CategoryTheory.whiskering_preadditiveCoyoneda
theorem CategoryTheory.whiskering_preadditiveCoyoneda :
∀ {C : Type u} [inst : CategoryTheory.Category.{v, u} C] [inst_1 : CategoryTheory.Preadditive C],
CategoryTheory.preadditiveCoyoneda.comp
((CategoryTheory.whiskeringRight C AddCommGroupCat (Type v)).obj (CategoryTheory.forget AddCommGroupCat)) =
CategoryTheory.coyoneda
The theorem `CategoryTheory.whiskering_preadditiveCoyoneda` states that for any category `C` that is preadditive (i.e., its hom-sets have the structure of an additive commutative group and composition of morphisms distributes over addition), composing the preadditive yoneda embedding with the forgetful functor (which forgets the additive group structure and views the morphism sets just as sets) gives us the regular Yoneda embedding. This means that the process of 'forgetting' the additive structure does not affect the essential nature of the Yoneda embedding, which relates a category to its presheaves.
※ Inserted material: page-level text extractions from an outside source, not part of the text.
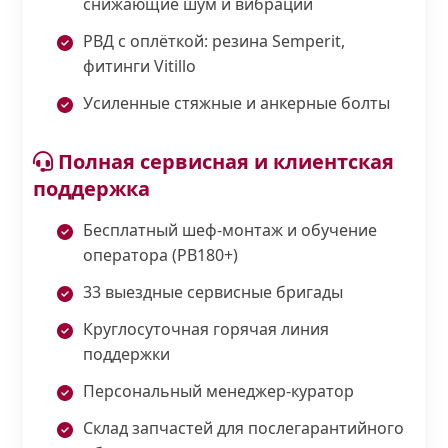
снижающие шум и вибрации
РВД с оплёткой: резина Semperit,
фитинги Vitillo
Усиленные стяжные и анкерные болты
Полная сервисная и клиентская
поддержка
Бесплатный шеф-монтаж и обучение
оператора (PB180+)
33 выездные сервисные бригады
Круглосуточная горячая линия
поддержки
Персональный менеджер-куратор
Склад запчастей для послегарантийного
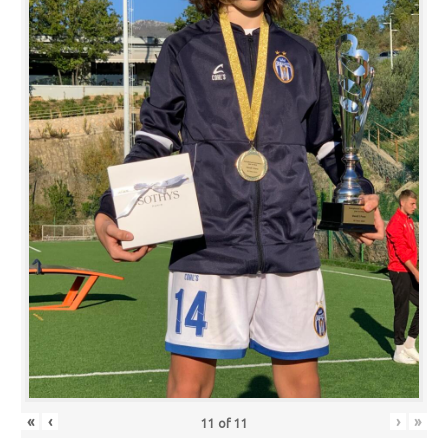
«
‹
›
»
11
of
11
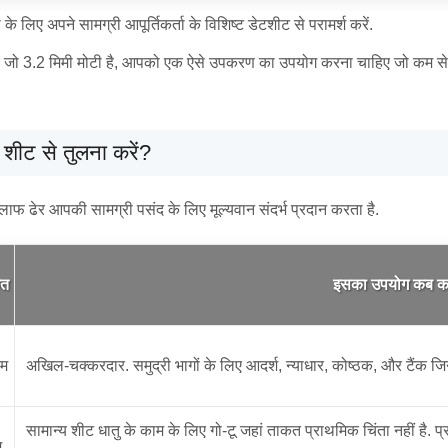
े लिए अपने सामग्री आपूर्तिकर्ता के विशिष्ट डेटशीट से परामर्श करें.
जो 3.2 मिमी मोटी है, आपको एक ऐसे उपकरण का उपयोग करना चाहिए जो कम से कम 
 शीट से तुलना करें?
ाफ ढेर आपकी सामग्री पसंद के लिए मूल्यवान संदर्भ प्रदान करता है.
कत
इसका उपयोग कब कर
यम
अखिल-चक्करदार. समुद्री भागों के लिए आदर्श, न्याधार, कोष्ठक, और टैंक 
सामान्य शीट धातु के काम के लिए गो-टू जहां ताकत प्राथमिक चिंता नहीं है. 
म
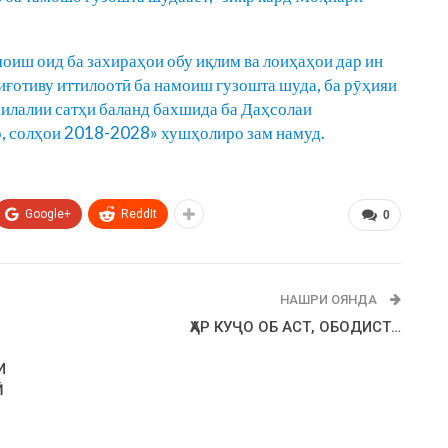
моиш оид ба захираҳои обу иқлим ва лоиҳаҳои дар ин
ғотиву иттилоотӣ ба намоиш гузошта шуда, ба рӯҳияи
илалии сатҳи баланд бахшида ба Даҳсолаи
, солҳои 2018-2028» хушҳолиро зам намуд.
Google+
ReddIt
0
НАШРИ ОЯНДА
ҲАР КУҶО ОБ АСТ, ОБОДИСТ…
И
Ӣ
Here, `AddCommGroupCat` is the category of additive commutative groups and group morphisms, `CategoryTheory.forget` is the functor that forgets some structure, and `CategoryTheory.coyoneda` is the co-Yoneda embedding functor.
More concisely: The preadditive Yoneda embedding is equal to the regular Yoneda embedding after forgetting the additive group structure in a preadditive category.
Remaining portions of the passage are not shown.